NYC begins process to ban jails from Rikers Island
The City Planning Commission certified a plan on Monday to remap the island as a “public place”
The city launched the formal review process for a key land use change that will ban jails from operating on Rikers Island and ensure its 400-acres are put toward a “public use.”
The City Planning Commission certified the application on Monday, officially kicking off the uniform land use review procedure (ULURP) for a zoning map change that will prohibit jails from operating on Rikers Island after December 31, 2026. The deadline aligns with a controversial plan, which was approved by the City Council in October, to erect four new jails in every borough except on Staten Island to replace the infamous island complex.
The unprecedented proposal marks the first time the City Council has put forward a land use application, and was jointly filed with the Mayor’s Office of Criminal Justice and the Department of Corrections to mollify opponents who criticized the borough-based jail plan’s lack to mechanism to ensure the jails will close on Rikers Island. The Council hastily moved the provision forward a week before city lawmakers voted on the jails plan.
“By guaranteeing that Rikers will never again be used for incarceration, we’re charting a new course forward for the Island and the people of New York City,” Mayor de Blasio said in a statement. “We’re making good on our promise to close Rikers once and for all.”

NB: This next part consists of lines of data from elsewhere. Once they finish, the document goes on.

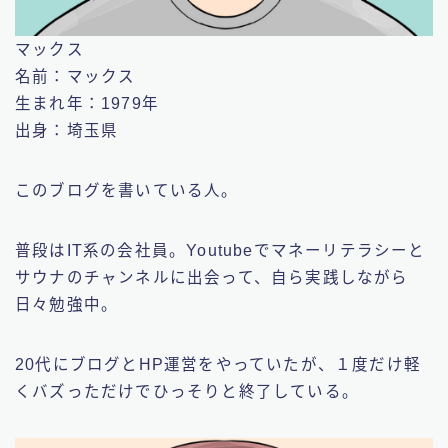
マックス
名前：マックス
生まれ年：1979年
出身：埼玉県
このブログを書いている人。
普段はIT系の会社員。Youtubeでマネーリテラシーと
サウナのチャンネルに出会って、自ら実践しながら
日々勉強中。
20代にブログとHP運営をやっていたが、１度だけ軽
くバズっただけでひっそりと終了している。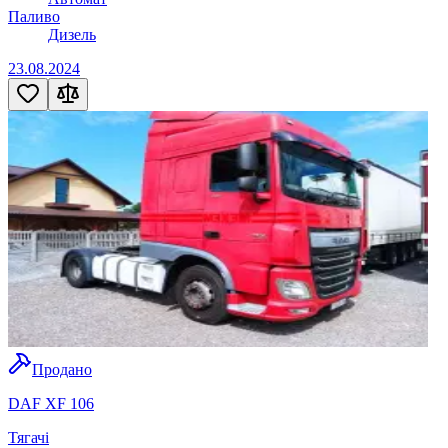
Паливо
Дизель
23.08.2024
Продано
DAF XF 106
Тягачі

Rikers Island is technically part of the Bronx, but due to a community districting quirk the jail complex falls under the purvey of Queens Community Board 1. This means that the community board and Queens Borough President will make recommendations on the map change as part of the seven-month ULURP process. Bronx Borough President Ruben Diaz Jr. will also have the option to offer advisory input on the plan, since the island is geographically within the borough’s boundaries.
Florence Koulouris, the district manager of Queens Community 1, expects the board to hold a public hearing on the map change before January 21, when the monthly full board meeting is scheduled. The board has yet to receive the application’s paperwork, which is when the clock officially starts ticking for the 60-day community board review period, but Koulouris anticipates those documents to come through within the next couple of weeks.
It will be crucial to educate locals on exactly what the map change does and does not do, she stressed. “This is a big step in the city’s future,” Koulouris said. “There will be passionate feelings on both sides so this is going to be very interesting.”
The application is solely focused on changing Rikers Island’s designation to a public place. It will not spur new development on its own, but does open the door for the island to be converted to public open space, a hub for renewable energy, or potentially a runway extension for LaGuardia Airport. Housing would only be possible if the island is rezoned, which would require its own ULURP process. But many remain anxious about the island’s fate, should the borough-based jail plan come to fruition, and the island’s remapping is a precursor to what will likely be a controversial process to remake the island.
“I am certainly aware of the fact that people are concerned about what the use of this island is after it is decommissioned as a jail,” said City Planning Commissioner Orlando Marín during Monday’s certification hearing. “The concern is out there, it needs to be talked about. It needs to be mentioned.”